Question

A sphere of mass $m$ hold at a height $2R$ between a wedge of same mass $m$ and a rigid wall, is released from rest. Assuming that all the surfaces are frictionless. Find the speed of sphere when it hits the ground.

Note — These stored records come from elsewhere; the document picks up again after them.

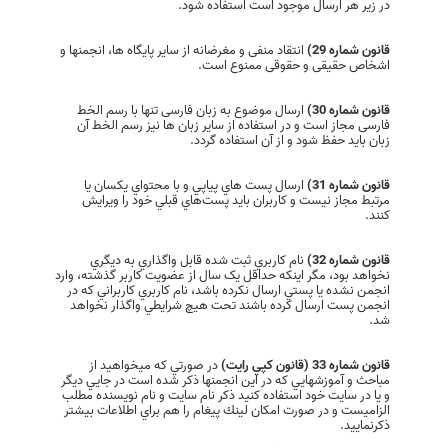
در زیر هر ارسال موجود است استفاده شود.
قانون شماره 29)
انتقاد منفی و مغرضانه از ساير پایگاه ها، انجمنها و
اشخاص حقیقی و حقوقی ممنوع است.
قانون شماره 30)
ارسال موضوع به زبان فارسی تنها با رسم الخط
فارسی مجاز است و در استفاده از سایر زبان ها نیز رسم الخط آن
زبان باید حفظ شود و از آن استفاده گردد.
قانون شماره 31)
ارسال پست هاي پياپي و با محتواي يکسان يا
مرتبط مجاز نيست و کاربران بايد پست‌هاي قبلي خود را ويرايش
کنند.
قانون شماره 32)
نام کاربري ثبت شده قابل واگذاري به ديگري
نخواهد بود، مگر اينکه حداقل يک سال از عضويت کاربر گذشته، وارد
انجمن نشده يا پستي ارسال نکرده باشد، نام کاربري کاربراني که در
انجمن پست ارسال کرده باشند تحت هيچ شرايطي واگذار نخواهد
شد.
قانون شماره 33 (قانون كپي رايت)
در صورتي كه ميخواهيد از
مباحث و آموزشهايي كه در اين انجمنها ذكر شده است در جايي ديگر
و يا در سايت خود استفاده كنيد ذكر نام سايت و نام نويسنده مطلب
الزاميست و در صورت امكان لينك پيغام را هم براي اطلاعات بيشتر
ذكرنماييد.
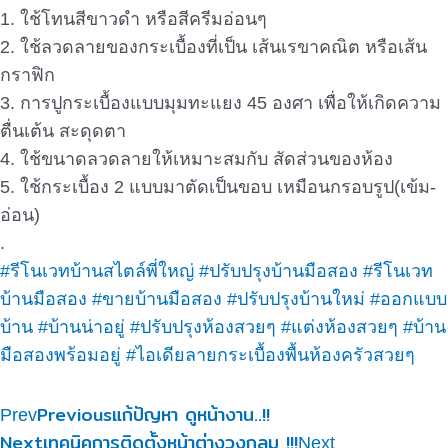
1. ใช้โทนสีขาวดำ หรือสีครีมอ่อนๆ
2. ใช้ลวดลายของกระเบื้องที่เป็น เส้นเรขาคณิต หรือเส้น
กราฟิก
3. การปูกระเบื้องแบบมุมทะแยง 45 องศา เพื่อให้เกิดความ
ตื่นเต้น สะดุดตา
4. ใช้ขนาดลวดลายให้เหมาะสมกับ สัดส่วนของห้อง
5. ใช้กระเบื้อง 2 แบบมาตัดเป็นขอบ เหมือนกรอบรูป(เข้ม-
อ่อน)
.
#รีโนเวทบ้านสไตล์พี่ใหญ่
#ปรับปรุงบ้านมือสอง
#รีโนเวท
บ้านมือสอง
#ขายบ้านมือสอง
#ปรับปรุงบ้านใหม่
#ออกแบบ
บ้าน
#บ้านน่าอยู่
#ปรับปรุงห้องสวยๆ
#แต่งห้องสวยๆ
#บ้าน
มือสองพร้อมอยู่
#ไอเดียลายกระเบื้องพื้นห้องครัวสวยๆ
Previous
แก้ปัญหา ดูหน้างาน..!!
Prev
Next
เทคนิคการติดตั้งหน้าต่างวงกลม !!!
Next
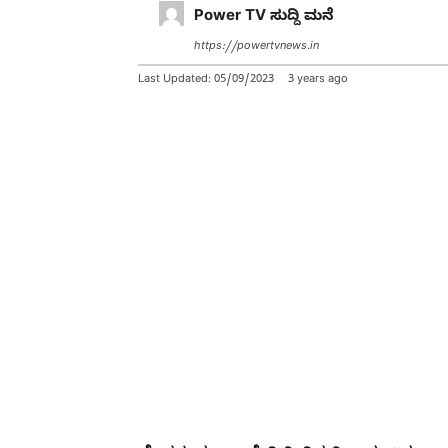
Power TV ಸುದ್ದಿ ಮನೆ
https://powertvnews.in
Last Updated:
05/09/2023
3 years ago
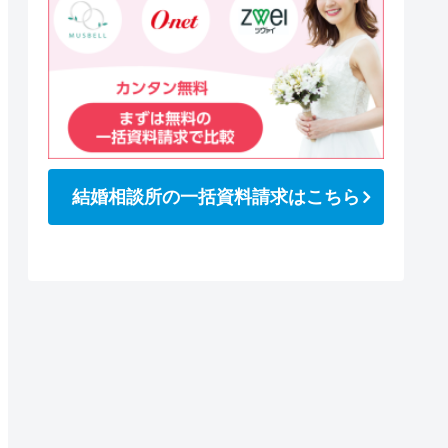
結婚相談所の一括資料請求はこちら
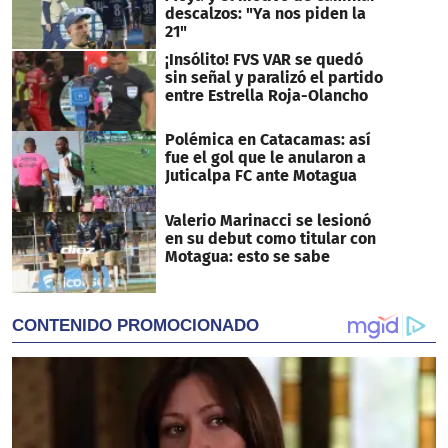
descalzos: "Ya nos piden la
21"
¡Insólito! FVS VAR se quedó
sin señal y paralizó el partido
entre Estrella Roja-Olancho
Polémica en Catacamas: así
fue el gol que le anularon a
Juticalpa FC ante Motagua
Valerio Marinacci se lesionó
en su debut como titular con
Motagua: esto se sabe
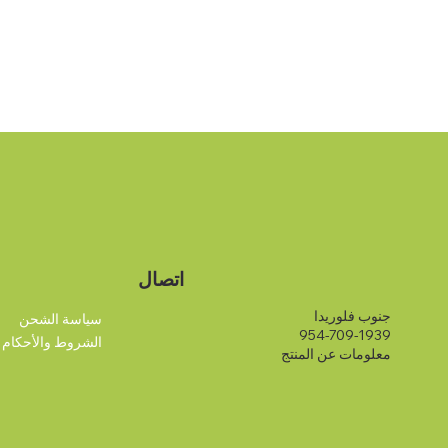
اتصال
جنوب فلوريدا
سياسة الشحن
954-709-1939
الشروط والأحكام
معلومات عن المنتج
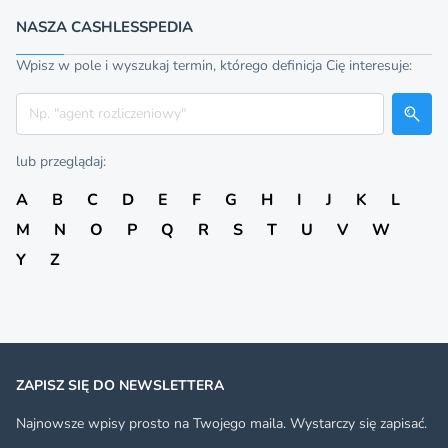
NASZA CASHLESSPEDIA
Wpisz w pole i wyszukaj termin, którego definicja Cię interesuje:
Szukaj
lub przeglądaj:
A
B
C
D
E
F
G
H
I
J
K
L
M
N
O
P
Q
R
S
T
U
V
W
Y
Z
ZAPISZ SIĘ DO NEWSLETTERA
Najnowsze wpisy prosto na Twojego maila. Wystarczy się zapisać.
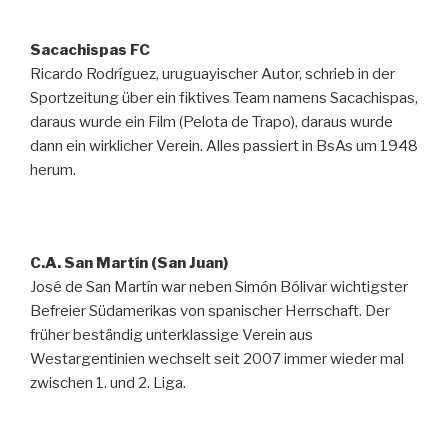
Sacachispas FC
Ricardo Rodríguez, uruguayischer Autor, schrieb in der
Sportzeitung über ein fiktives Team namens Sacachispas,
daraus wurde ein Film (Pelota de Trapo), daraus wurde
dann ein wirklicher Verein. Alles passiert in BsAs um 1948
herum.
C.A. San Martín (San Juan)
José de San Martín war neben Simón Bólivar wichtigster
Befreier Südamerikas von spanischer Herrschaft. Der
früher beständig unterklassige Verein aus
Westargentinien wechselt seit 2007 immer wieder mal
zwischen 1. und 2. Liga.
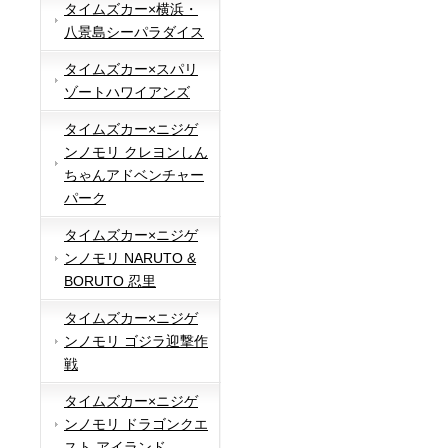
タイムズカー×横浜・
八景島シーパラダイス
タイムズカー×スパリ
ゾートハワイアンズ
タイムズカー×ニジゲ
ンノモリ クレヨンしん
ちゃんアドベンチャー
パーク
タイムズカー×ニジゲ
ンノモリ NARUTO &
BORUTO 忍里
タイムズカー×ニジゲ
ンノモリ ゴジラ迎撃作
戦
タイムズカー×ニジゲ
ンノモリ ドラゴンクエ
スト アイランド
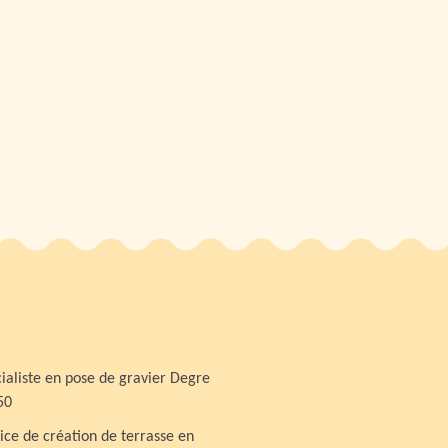
ialiste en pose de gravier Degre
50
ice de création de terrasse en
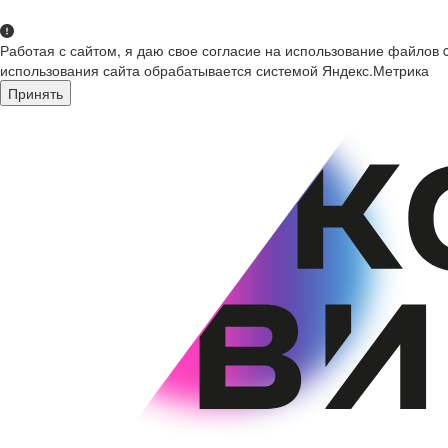
Работая с сайтом, я даю свое согласие на использование файлов 
использования сайта обрабатывается системой Яндекс.Метрика
Принять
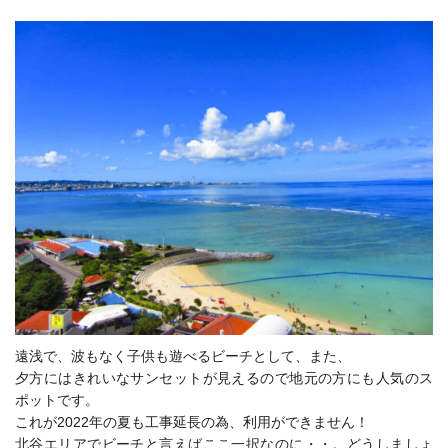
遠浅で、波もなく子供も遊べるビーチとして、また、
夕方にはきれいなサンセットが見えるので地元の方にも人気のス
ポットです。
これが2022年の夏も工事延長の為、利用ができません！
北谷エリアでビーチと言えばここ一択なのに・・。どうしましょ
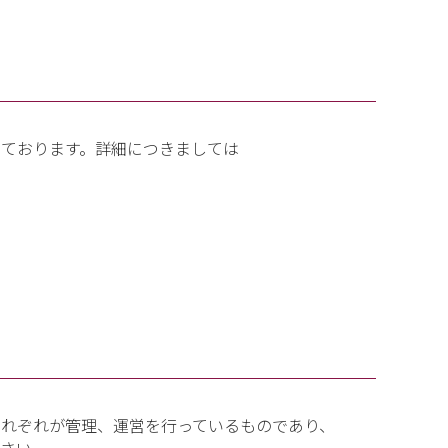
っております。詳細につきましては
れぞれが管理、運営を行っているものであり、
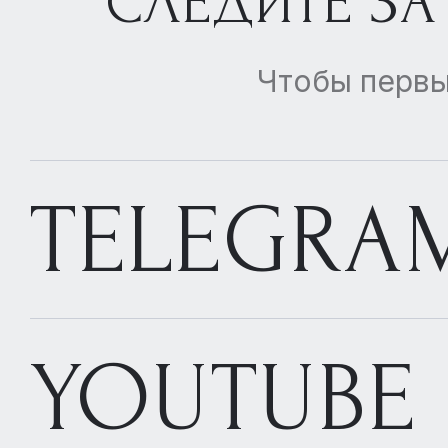
СЛЕДИТЕ ЗА
Чтобы первы
TELEGRA
YOUTUBE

• A. $\sqrt{2gR}\sin \alpha$
• B. $\sqrt{2gR}\cos \alpha$
• C. $\sqrt{gR}\sin \alpha$
• D. $\sqrt{gR}\cos \alpha$

Answer 1

The correct option is A $\sqrt{2gR}\sin \alpha$

Suppose speed of sphere is $v$ in downward direction when it hits ground and speed of wedge at this instant is $v_0$ in horizontal direction.


From geometry,

$\tan \alpha =\frac{v}{v_0}$

$\Rightarrow v_0=v\cot \alpha ........\left(1\right)$

Now, from work- energy theorem

Decrease in potential energy of sphere
= Increase in kinetic energy of both sphere and wedge

$\Rightarrow mgR=\frac{1}{2}m{v}^2+\frac{1}{2}m{v}_0^2-(0+0)$

$\Rightarrow mgR=\frac{1}{2}m{v}^2+\frac{1}{2}m(v\cot \alpha {)}^2\text{[from Eq.(1)]}$

$\Rightarrow mgR=\frac{1}{2}m{v}^2(1+{\cot }^2\alpha )$

$\Rightarrow mgR=\frac{1}{2}m{v}^2{\text{cosec}}^2\alpha$

$\Rightarrow v=\sqrt{2gR}\sin \alpha$

So, option $\left(a\right)$ is correct.